▶ [What the task requires] For the data below, work out how many lines contain the word "legal" and supply only that number.

▶ [Information shown]
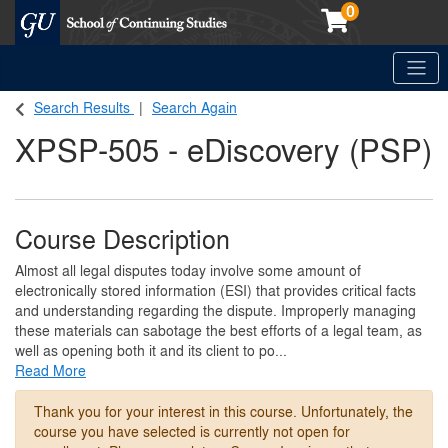
0
Toggle
Georgetown School of Continuing Studies (SCS)
Search Results
Search Again
XPSP-505
-
eDiscovery (PSP)
Course Description
Almost all legal disputes today involve some amount of
electronically stored information (ESI) that provides critical facts
and understanding regarding the dispute. Improperly managing
these materials can sabotage the best efforts of a legal team, as
well as opening both it and its client to po
...
Read More
Thank you for your interest in this course. Unfortunately, the
course you have selected is currently not open for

▶ [Your response] 2